Danny Masterson: Multiple women have alleged that US actor Masterson raped them in the early 2000s, with the first police report against him being filed in 2004. In response, the Church of Scientology (of which Masterson is a member) submitted more than fifty affidavits denying the woman’s story. In March 2017, long before #MeToo, journalist Tony Ortega revealed the Los Angeles Police Department had been investigating Masterson for ‘at least three alleged cases of rape or sodomy of women who were also Scientologists and who claim they were pressured by the Church of Scientology not to contact police or go public with their accusations’. Throughout this time, Masterson was starr
ing in and executive producing the Netflix series The Ranch. It was eventually announced in December 2017 that the streaming service would be writing him out of the series.

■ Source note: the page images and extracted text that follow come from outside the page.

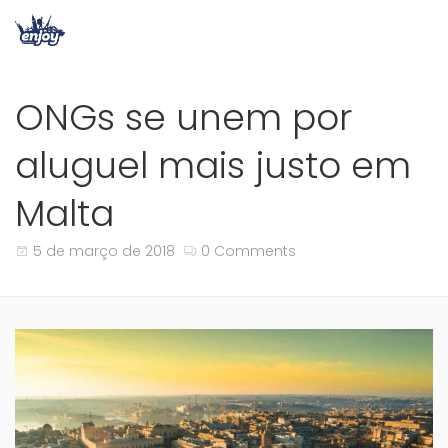
ONGs se unem por
aluguel mais justo em
Malta
5 de março de 2018
0 Comments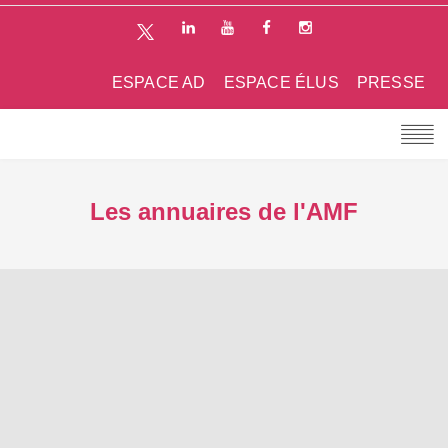
ESPACE AD
ESPACE ÉLUS
PRESSE
Les annuaires de l'AMF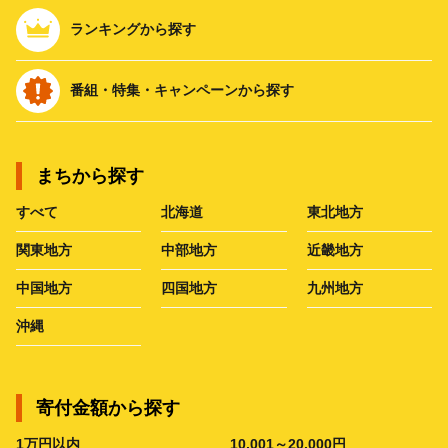
ランキングから探す
番組・特集・キャンペーンから探す
まちから探す
すべて
北海道
東北地方
関東地方
中部地方
近畿地方
中国地方
四国地方
九州地方
沖縄
寄付金額から探す
1万円以内
10,001～20,000円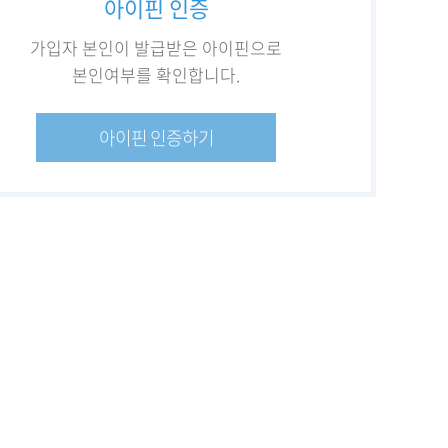
아이핀 인증
가입자 본인이 발급받은 아이핀으로
본인여부를 확인합니다.
아이핀 인증하기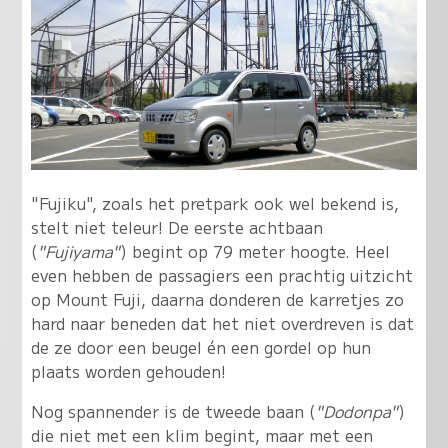
"Fujiku", zoals het pretpark ook wel bekend is,
stelt niet teleur! De eerste achtbaan
(
"Fujiyama"
) begint op 79 meter hoogte. Heel
even hebben de passagiers een prachtig uitzicht
op Mount Fuji, daarna donderen de karretjes zo
hard naar beneden dat het niet overdreven is dat
de ze door een beugel én een gordel op hun
plaats worden gehouden!
Nog spannender is de tweede baan (
"Dodonpa"
)
die niet met een klim begint, maar met een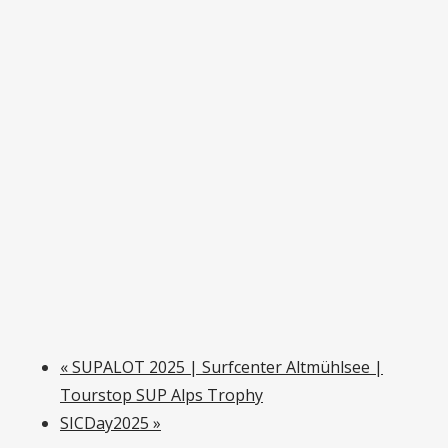
«
SUPALOT 2025 | Surfcenter Altmühlsee |
Tourstop SUP Alps Trophy
SICDay2025
»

T.J. Miller: During the early 2000s, the Silicon Valley star is alleged to have sexually assaulted and punched a fellow student at George Washington University. The claims were corroborated by a number of people who attended GWU at the time, as well as tested in a student court. In the intervening years, at least three sources in the comedy world confirmed that Miller joked privately about having perpetrated violence against a woman in the past. Some female performers told The Daily Beast that they refused to work with Miller because of this. Miller went on to appear in the sitcom Silicon Valley and to star in The Emoji Movie and Deadpool 2. His career has seemingly unravelled after a series of alcohol-related incidents, but a comedy club booker has said of him, ‘Maybe he’ll do rehab humour for his comeback.’
Roy Moore: In November 2017, nine women came forward to allege sexual misconduct against the US Senate candidate and former Chief Justice of the Supreme Court of Alabama. Three of these women allege Moore sexually assaulted them while they were still minors, with one as young as fourteen at the time. Most of the incidents were alleged to have occurred in the late 1970s, when Moore was an assistant district attorney. Although numerous high-profile Republicans called for Moore to withdraw from his Senate campaign, he was endorsed by none other than President Donald Trump. After initially cutting funds to his campaign, the Republican National Committee later renewed their support of Moore. He lost the election, but shortly after was granted an annual pension of just over US$135,000. In March 2018, it was reported he was seeking US$250,000 in donations to help him fight a lawsuit brought against him by Leigh Corfman, the woman who says he molested her when she was fourteen. At the time of reporting, he had raised little more than US$30,000.